Incorrect handling of `shape` in `FederatedDataset` and other classes
Context:
For the MedicalFolderDataset
class, we allow the shape
field on TinyDB to be a dict with the following semantics {modality: shape_array}
. Note: usually the shape
is directly the shape_array
, not inserted into any collection.
Problem:
Currently, our FederatedDataset
does not handle this correctly. For example, the sample_sizes
function calls
sample_sizes.append(val[0]["shape"][0])
which will fail when shape
is a dict.
Bigger problem:
It's hard to decide how to solve this.
On the one hand, different modalities may have different numbers of samples and/or shapes.

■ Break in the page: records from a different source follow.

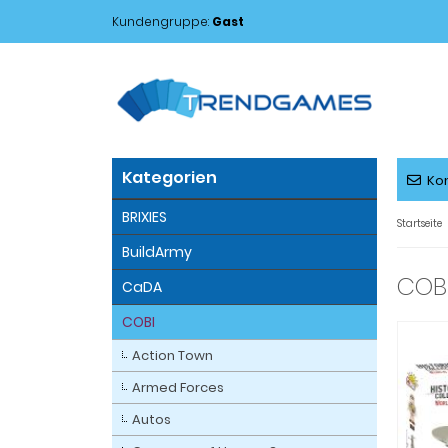
Kundengruppe:
Gast
Kategorien
Ko
BRIXIES
Startseite
BuildArmy
COBI
CaDA
COBI
Action Town
Armed Forces
Autos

This means that the shape
field cannot be a single shape_array
value as it is for other data types.
On the other hand, the FederatedDataset
doesn't have any knowledge of the specifics of the experiment (e.g. which modality is used by the researcher).

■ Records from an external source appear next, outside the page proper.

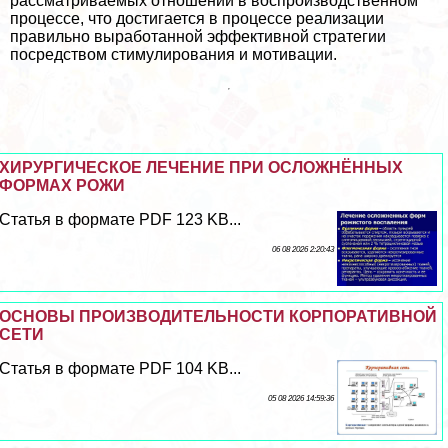
рассматриваемых отношений в воспроизводственном
процессе, что достигается в процессе реализации
правильно выработанной эффективной стратегии
посредством стимулирования и мотивации.
ХИРУРГИЧЕСКОЕ ЛЕЧЕНИЕ ПРИ ОСЛОЖНЁННЫХ
ФОРМАХ РОЖИ
Статья в формате PDF 123 KB...
06 08 2026 2:20:43
ОСНОВЫ ПРОИЗВОДИТЕЛЬНОСТИ КОРПОРАТИВНОЙ
СЕТИ
Статья в формате PDF 104 KB...
05 08 2026 14:59:36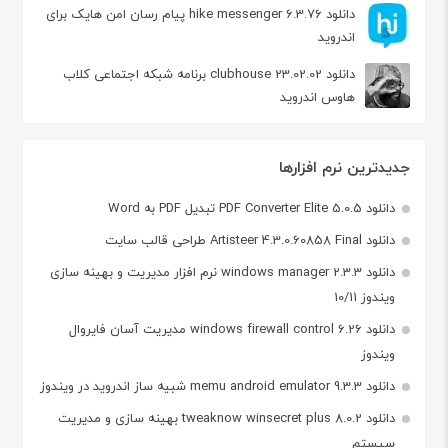
دانلود hike messenger 6.3.76 پیام‌ رسان‌ امن هایک برای
اندروید
دانلود clubhouse 23.02.02 برنامه شبکه اجتماعی کلاب
هاوس اندروید
جدیدترین نرم افزارها
دانلود PDF Converter Elite 5.0.5 تبدیل PDF به Word
دانلود Artisteer 4.3.0.60858 Final طراحی قالب سایت
دانلود windows manager 2.3.3 نرم افزار مدیریت و بهینه سازی
ویندوز 10/11
دانلود windows firewall control 6.26 مدیریت آسان فایروال
ویندوز
دانلود memu android emulator 9.3.3 شبیه ساز اندروید در ویندوز
دانلود tweaknow winsecret plus 8.0.2 بهینه سازی و مدیریت
سیستم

Similar problem and possible solution (I don't like this solution)
I had the exact same problem in the Strategy
, and I solved it by creating a custom Strategy which takes the modality as a parameter, and has minimal differences w.r.t the original stragegy.
We could solve this issue with a similar approach:
- researcher inherits from FederatedDataset to create a custom one that knows about data modalities
- researcher provides this class to the
Experiment
, and in that moment they can also provide the correct modality
However, there are many reasons why this is a bad solution, but one obvious one is that the MedicaFolderDataset
is provided by us, so it should be better integrated with the rest of the classes in the library. It shouldn't require the researcher to write millions of lines of boilerplate.
Conclusion
I'm not sure what to suggest to solve this, help!